Directions for this task → When a line of the records contains "Forgot", copy it.

Start of Given entries

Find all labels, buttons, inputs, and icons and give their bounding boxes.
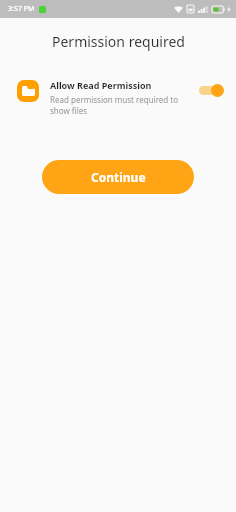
button[interactable]: Allow Read Permission toggle bbox=[198, 83, 224, 97]
button[interactable]: Continue bbox=[42, 160, 194, 194]
other: Read permission folder bbox=[17, 80, 39, 102]
staticText: Permission required bbox=[52, 32, 185, 51]
staticText: 3:57 PM bbox=[8, 4, 35, 14]
staticText: Allow Read Permission bbox=[50, 79, 152, 91]
button[interactable]: Read permission folder bbox=[0, 78, 236, 116]
staticText: Continue bbox=[91, 169, 146, 185]
staticText: Read permission must required to show fi… bbox=[50, 94, 192, 116]
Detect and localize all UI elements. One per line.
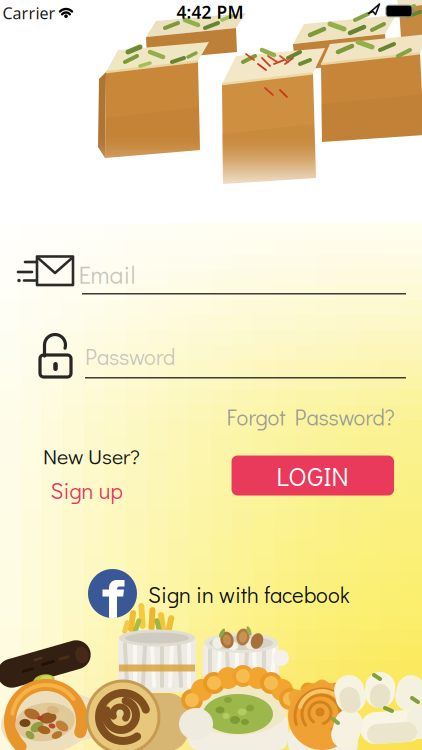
staticText: Sign in with facebook <box>148 580 350 609</box>
button[interactable]: Password <box>17 330 407 382</box>
button[interactable]: Sign in with facebook <box>88 569 358 618</box>
staticText: Forgot Password? <box>226 403 394 431</box>
staticText: Sign up <box>50 476 122 505</box>
staticText: New User? <box>43 442 140 470</box>
button[interactable]: Forgot Password? <box>226 403 394 431</box>
staticText: Password <box>85 342 175 371</box>
staticText: Email <box>78 258 136 290</box>
button[interactable]: LOGIN <box>232 456 394 496</box>
button[interactable]: Email <box>17 248 407 298</box>
staticText: LOGIN <box>276 458 349 493</box>
staticText: 4:42 PM <box>176 0 244 24</box>
staticText: Carrier <box>2 2 56 24</box>
button[interactable]: Sign up <box>50 476 122 505</box>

End of Given entries

Solved exercise →
staticText: Forgot Password? <box>226 403 394 431</box>
button[interactable]: Forgot Password? <box>226 403 394 431</box>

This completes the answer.